What is pregorexia?
“Pregorexia is a media-generated term for a pregnant woman who takes strict measures to control pregnancy-related weight gain, generally by exercising or restricting calories,” says Stephanie Ho, MD, a reproductive psychiatrist in private practice in New York City. Although women with pregorexia have aneroxia-like symptoms, it’s unlikely that a woman with true anorexia would be able to become pregnant, Dr. Ho explains; a woman with pregorexia is very controlling about her weight gain, but not to the degree of someone with a clinical eating disorder.
What are the symptoms of pregorexia?
According to Dr. Ho, a woman with pregorexia may have one or more of the following symptoms:
- Act as if the pregnancy is not real
- Exercise excessively
- Be very focused on her calorie intake
Who is at risk for developing pregorexia?
Since people with pregorexia demonstrate behaviors that closely resemble anorexia, it’s possible that the same risk factors apply, says Dr. Ho. Those include:
- A history of eating disorders
- Poor social support
- Strong social pressure to be thin
How common is pregorexia?
Because pregorexia is not a well-studied medical condition there is no hard data on how many women restrict their calorie intake and/or overexercise while pregnant. According to a CNN report, however, up to 30 percent of American women who are expecting do not gain sufficient weight during pregnancy.
How much weight gain is healthy during pregnancy?
According to guidelines from the Center for Disease Control and Prevention, women with a normal body mass index should gain 25 to 35 pounds. Those who are underweight should gain 28 to 40 pounds; overweight women should put on 15 to 25 additional pounds. Of course, this is a general guideline; consult your doctor to find out how much weight you should gain during your pregnancy
How does pregorexia affect a growing fetus?

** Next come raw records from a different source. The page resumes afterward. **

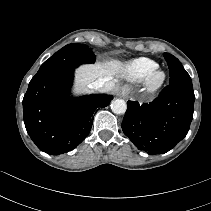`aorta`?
I'll return each mask as SVG.
<instances>
[{
    "mask_svg": "<svg viewBox=\"0 0 211 211\" xmlns=\"http://www.w3.org/2000/svg\"><path fill=\"white\" fill-rule=\"evenodd\" d=\"M127 105L122 99H115L111 102V110L115 114H124L126 112Z\"/></svg>",
    "mask_w": 211,
    "mask_h": 211,
    "instance_id": "762f6f07",
    "label": "aorta"
}]
</instances>
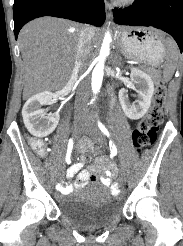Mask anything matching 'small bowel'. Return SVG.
<instances>
[{
  "label": "small bowel",
  "mask_w": 183,
  "mask_h": 246,
  "mask_svg": "<svg viewBox=\"0 0 183 246\" xmlns=\"http://www.w3.org/2000/svg\"><path fill=\"white\" fill-rule=\"evenodd\" d=\"M83 162L82 158L78 163L73 164L67 170V177L69 179L76 176L74 185L52 184V189H60L62 194L67 195L73 191H79L89 182H100L108 187V191H113L114 194L119 193V186H116V183L114 182L116 174L111 166L106 171L105 175H100L98 167L82 170Z\"/></svg>",
  "instance_id": "obj_1"
}]
</instances>
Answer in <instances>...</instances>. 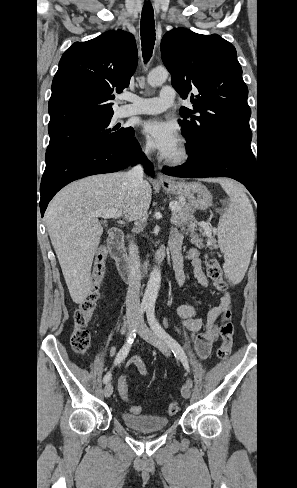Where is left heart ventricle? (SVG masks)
I'll list each match as a JSON object with an SVG mask.
<instances>
[{
  "instance_id": "obj_1",
  "label": "left heart ventricle",
  "mask_w": 297,
  "mask_h": 488,
  "mask_svg": "<svg viewBox=\"0 0 297 488\" xmlns=\"http://www.w3.org/2000/svg\"><path fill=\"white\" fill-rule=\"evenodd\" d=\"M178 151H179V145L175 148V150L171 153V155L169 157H174L178 154Z\"/></svg>"
}]
</instances>
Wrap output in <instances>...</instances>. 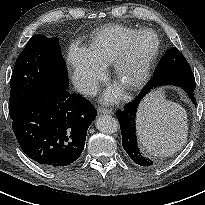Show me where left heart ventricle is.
I'll use <instances>...</instances> for the list:
<instances>
[{
  "label": "left heart ventricle",
  "instance_id": "1",
  "mask_svg": "<svg viewBox=\"0 0 205 205\" xmlns=\"http://www.w3.org/2000/svg\"><path fill=\"white\" fill-rule=\"evenodd\" d=\"M155 46V39L151 35H145L136 44V49L140 57L148 54ZM138 60L133 61L128 65L125 71L124 82L133 80L138 74Z\"/></svg>",
  "mask_w": 205,
  "mask_h": 205
}]
</instances>
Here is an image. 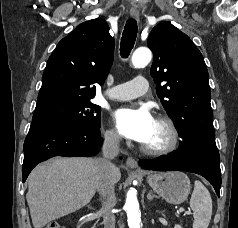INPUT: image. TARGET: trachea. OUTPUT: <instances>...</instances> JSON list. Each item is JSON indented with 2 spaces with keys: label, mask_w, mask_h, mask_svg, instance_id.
<instances>
[{
  "label": "trachea",
  "mask_w": 238,
  "mask_h": 228,
  "mask_svg": "<svg viewBox=\"0 0 238 228\" xmlns=\"http://www.w3.org/2000/svg\"><path fill=\"white\" fill-rule=\"evenodd\" d=\"M136 20L130 18L127 20L120 43V54L123 58H127L134 46L137 37Z\"/></svg>",
  "instance_id": "obj_1"
}]
</instances>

There’s no question that consuming a healthy diet while expecting benefits your baby. “Optimal nutrition in pregnancy has been shown to improve pregnancy outcomes by reducing the incidence of prematurity and low birth weight babies,” says Erin Horr, a certified nurse-midwife from Eastern Maine Medical Center, in Bangor.
What should you do if you think you have signs of pregorexia?
If you believe that you have an eating disorder during pregnancy, or that you are developing signs of one, reach out to your obstetrician or midwife for help right away, says Dr. Ho. Another great resource: the National Eating Disorders Association (NEDA).